I’m not sure how I feel about this decision (although I think if it makes it easier for people to fjord treatment, it may be a good decision). I think it’s less problematic if “obesity” is defined by body fat percentage, and if the threshold is set high enough t hat it’s not labeling everyone with ten pounds to lose as “diseased.”

I beg to differ. It’s called Weight Watchers. The program works and has worked for a long time, and they are continually refining and improving it.

I think this is true. If the doctors can start to get compensated for treatment of obesity, the insurance company actuaries are probably already sorting out what that means for rates:

Money out
Money in

I agree with Clothy, unless we refine the statement to “no-one has hit on a universal method of long-term weight loss.”

I’ve found no studies that show long term obesity busting weight loss maintained with Weight Watchers, or any other behavioral intervention program. The weight loss on Weight Watchers is just as good as or even superior to other behavioral intervention programs though, yes. That would be with a median of 10 pounds lost at the 24 month mark. Hardly enough to push any but the barely obese into overweight, and not enough to take anyone from obese to normal weight. 10 pounds may be enough to put some over that 5% goal, but it’s not the 10% or more most of us are looking for.

Weight Watchers works as well as anything else, because nothing else works real well, either. Don’t get me wrong, it’s better than nothing, and may indeed help people to achieve modest weight loss - and that may be enough to reduce the health risks of obesity, and therefore if I were Queen of the World, the cost would be covered by health insurance. But it ain’t curing obesity, disease or not.
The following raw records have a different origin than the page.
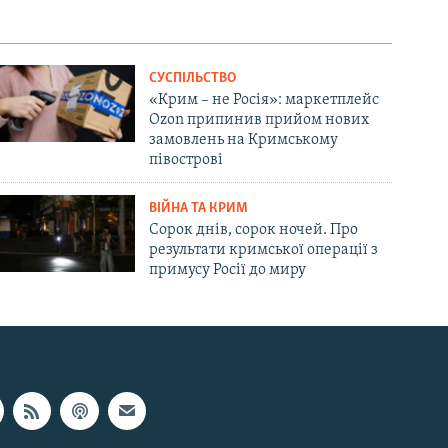
СУСПІЛЬСТВО
«Крим – не Росія»: маркетплейс
Ozon припинив прийом нових
замовлень на Кримському
півострові
ВІЙНА ТА КРИМ
Сорок днів, сорок ночей. Про
результати кримської операції з
примусу Росії до миру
Of course* if* the interventions have an even very modest impact on the rates of the complications of obesity and the lifestyle often associated with obesity (poor nutrition habits and a lack of fitness) then the long term savings far off set the cost. The key is that every insurer has to cover it else one pays up front and the other benefits when the patient switches carriers later. And it has to have some measurable efficacy.
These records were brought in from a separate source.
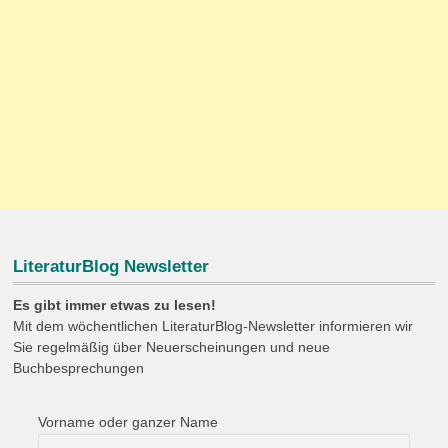
LiteraturBlog Newsletter
Es gibt immer etwas zu lesen!
Mit dem wöchentlichen LiteraturBlog-Newsletter informieren wir
Sie regelmäßig über Neuerscheinungen und neue
Buchbesprechungen
Vorname oder ganzer Name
Doctors do what they are incentivized to do to some very real degree. If you want them to work harder on treating obesity then you have to be willing to dangle the carrot.

Mind you I think there are better ways, some already included in the Affordable Care Act. Individual physicians in their offices are likely not very effective at treating obesity. OTOH as part of teams they can be at least modestly effective. Reward population outcomes of those taken care of by large healthcare teams, call them maybe an “Accountable Care Organizations” … and you can incentivize the formation of systems that can prevent obesity and, more importantly, the behavioral choices that are associated with adverse health outcomes. Yes, that is the plan.